A familiar tale tells of a billionaire walking into a bar and the bar-tender remarking, quite accurately, that the average wealth of his patrons just increased by many hundreds of million dollars. This illustrates a curious feature of the statistical concept of the mean (or average). But more fundamentally, it seems to suggest that perhaps a single number cannot possibly summarize a large data-set in a way that is satisfactory for all conclusions. Applying this observation to voting, it is probably too much to ask that any voting system take account of every possible consideration. Condorcet is just another way to count votes and it has some appeal we really should judge voting systems on their promise, not so much on their intuitive appeal.

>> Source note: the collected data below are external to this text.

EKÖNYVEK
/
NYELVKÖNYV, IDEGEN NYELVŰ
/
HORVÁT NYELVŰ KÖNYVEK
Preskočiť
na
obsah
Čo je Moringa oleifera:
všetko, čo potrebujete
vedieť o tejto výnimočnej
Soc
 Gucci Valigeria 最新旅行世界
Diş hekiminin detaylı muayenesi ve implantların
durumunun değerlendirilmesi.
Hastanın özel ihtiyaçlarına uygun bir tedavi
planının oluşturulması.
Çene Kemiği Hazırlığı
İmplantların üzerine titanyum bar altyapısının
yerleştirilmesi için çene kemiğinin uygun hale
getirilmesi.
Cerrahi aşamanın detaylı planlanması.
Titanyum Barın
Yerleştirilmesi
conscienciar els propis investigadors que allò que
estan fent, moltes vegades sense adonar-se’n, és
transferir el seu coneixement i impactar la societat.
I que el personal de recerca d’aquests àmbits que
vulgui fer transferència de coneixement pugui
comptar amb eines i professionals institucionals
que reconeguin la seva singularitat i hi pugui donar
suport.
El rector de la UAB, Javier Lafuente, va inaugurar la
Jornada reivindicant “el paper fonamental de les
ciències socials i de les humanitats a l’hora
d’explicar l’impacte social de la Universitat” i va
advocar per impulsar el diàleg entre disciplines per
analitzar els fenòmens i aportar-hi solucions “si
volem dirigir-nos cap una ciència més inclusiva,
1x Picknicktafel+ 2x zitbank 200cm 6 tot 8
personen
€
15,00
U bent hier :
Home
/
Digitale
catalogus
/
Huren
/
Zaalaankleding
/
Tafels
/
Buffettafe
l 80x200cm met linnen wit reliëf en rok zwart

As an example, consider a BAV election to determine the winner among five candidates. We know that BAV is a balanced system, but what if we instead used the Condorcet scoring to tally those votes; would that remain a balanced voting system? With BAV, when a one voter supports a particular candidate and another voter opposes that candidate, those two votes simply cancel each-other; the vote tallies are no different than if both of those voters instead had instead abstained regarding that candidate. That is how a balanced system should behave, with a vote against a candidate simply canceling another in support of that candidate.

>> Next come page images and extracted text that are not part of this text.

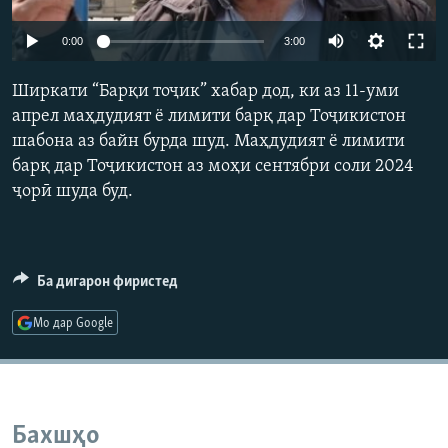
ГУЗОРИШҲОИ РАДИОӢ
Русский
Auto
0:00
3:00
240p
ПАЙГИРӢ КУНЕД
Ширкати “Барқи тоҷик” хабар дод, ки аз 11-уми
360p
апрел маҳдудият ё лимити барқ дар Тоҷикистон
шабона аз байн бурда шуд. Маҳдудият ё лимити
480p
Auto
240p
360p
480p
барқ дар Тоҷикистон аз моҳи сентябри соли 2024
720p
ҷорӣ шуда буд.
720p
Ҳамаи сомонаҳои RFE/RL
Ба дигарон фиристед
Мо дар Google
Бахшҳо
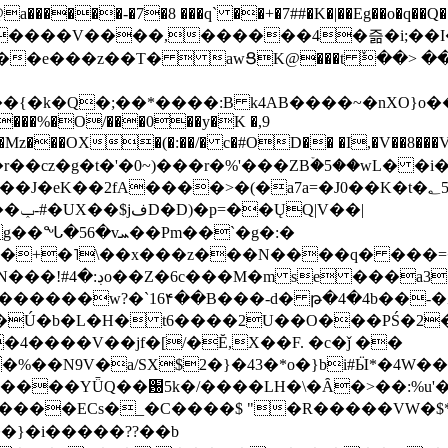
���-�7�8 ���q` ��+�7##�K�|��Eg��o�q��Q�˩mw���XN�N�یb/�N
p�e����V����,������4�즒�i;��
�T�  awՑK@���t ٚ��> ��[v�[�6I�ŅR��ݍ
�;���{�k�Q�;��*����:B k4AB����~�nXO}o���
���%�O/���0��y�K �,9
z���OX�(�:��/� c�#OD�� �I,�V��8��
b�r��cz�g�t�'�0~)���r�%'���ZBۡ�5��wL� �
��2fA����>�(�a7a=�J0��K�t�؂5q�T�5�;UC6
��|
�Pm��`�g�:�
>�<�+�˥\��x���z���N����q� ��
���[�DV�o�|
�����w?�`16۴��B���-d� թ�4�4b��-�
�2�Ú�b�L�H� t6����2U��O���PŚ�2
4����V��jf�[/�Ĕ,X��F. �c�ǰ ��
�%��N9V�a/
SX$2�}�43�*o�}bi#Ӹ*�4W
c8A����ECs�_�C����$ "�R�����VW�$
}�i�����??��b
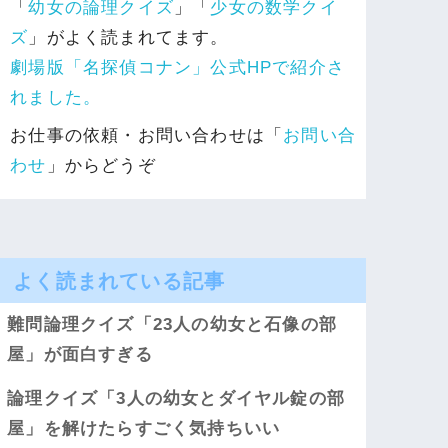
「
幼女の論理クイズ
」「
少女の数学クイ
ズ
」がよく読まれてます。
劇場版「名探偵コナン」公式HPで紹介さ
れました。
お仕事の依頼・お問い合わせは「
お問い合
わせ
」からどうぞ
よく読まれている記事
難問論理クイズ「23人の幼女と石像の部
屋」が面白すぎる
論理クイズ「3人の幼女とダイヤル錠の部
屋」を解けたらすごく気持ちいい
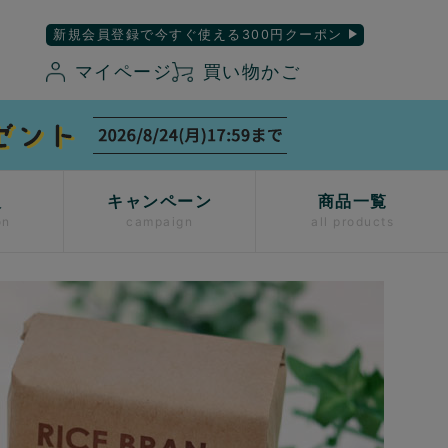
新規会員登録で今すぐ使える300円クーポン
マイページ
買い物かご
入
キャンペーン
商品一覧
on
campaign
all products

But with Condorcet scoring, the vote tally is not particularly sensitive to aggregate votes for or against a fixed candidate. The tallies pit pairs of candidates against each-other. It is hard to see why votes of different voters should be expected to cancel one-another so an experiment seems in order; just take a look at an example election. In fact, it seems likely that that this test of balance will fail even the first try at this experiment. Using a spreadsheet to randomly generate BAV ballots for five candidates and calculated both BAV net votes and Condorcet scores for the elections is a straightforward project. Modifying two entries of 0 for one of the candidates to become instead, -1 and 1 has no effect on BAV net votes (as expected) but many of the Condorcet scores change, in fact even for candidates not involved in those two changes. If you would like to try this, feel free to use the Open Office spreadsheet and perform the experiment for yourself, here is a link.

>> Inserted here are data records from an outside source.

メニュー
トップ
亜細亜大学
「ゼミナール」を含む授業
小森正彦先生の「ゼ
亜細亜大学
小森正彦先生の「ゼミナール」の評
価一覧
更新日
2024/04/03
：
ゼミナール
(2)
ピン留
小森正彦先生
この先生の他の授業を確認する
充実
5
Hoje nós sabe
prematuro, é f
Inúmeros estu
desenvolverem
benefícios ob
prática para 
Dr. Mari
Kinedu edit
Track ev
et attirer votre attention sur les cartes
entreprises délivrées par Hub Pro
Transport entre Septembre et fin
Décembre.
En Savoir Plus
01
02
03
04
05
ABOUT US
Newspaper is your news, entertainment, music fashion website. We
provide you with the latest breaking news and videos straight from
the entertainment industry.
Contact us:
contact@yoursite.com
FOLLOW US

Consider that in a contest between only two candidates, it is unclear what advantage Condorcet voting might have, even over plurality voting. Moreover, there is little reason to think Condorcet voting would lead to a multi-party democracy. In fairness it might be argued that, to voters, Condorcet voting can be structured to appear superficially to be balanced and that illusion might the voting, but although possible, it seems challenging to argue that Condorcet scoring would not bias its elections in favor of the largest parties.
It seems quite likely that Condorcet scoring would only result in the continuation of two-party politics and for this reason, it seems ill-advised to reverse the order and use the BAV net-vote count only to break a tie when that results from Condorcet scoring of the ballots. It would be best to first make sure two-party politics is undermined (by letting BAV go first) and then perhaps using Condorcet scoring to take care of tie votes when necessary.
If you take a look at the spreadsheet you will find two kinds of Condorcet scores, namely as 3-way and as X-Zero. The 3-way results are for interpreting the ballots as allowing three different choices to a voter, namely -1, 0, and 1. But consider whether this is appropriate. In its original concept, BAV voters only express support or opposition (or abstain). Voters, when they mark neither "support" nor "oppose" probably think they are abstaining with regard to the candidate in question; they want to opt out of being counted (as happens in computing the BAV net vote). Should their wish not be honored in Condorcet-like counting of BAV ballots by ensuring abstentions to be ignored? In the spreadsheet, that (excluded-middle) approach is identified as X-Zero.
This issue of whether and how to deal with abstention matters whenever the Condorcet criterion is to be applied to ballots that permit abstentions. This is something that real-world voting systems often do.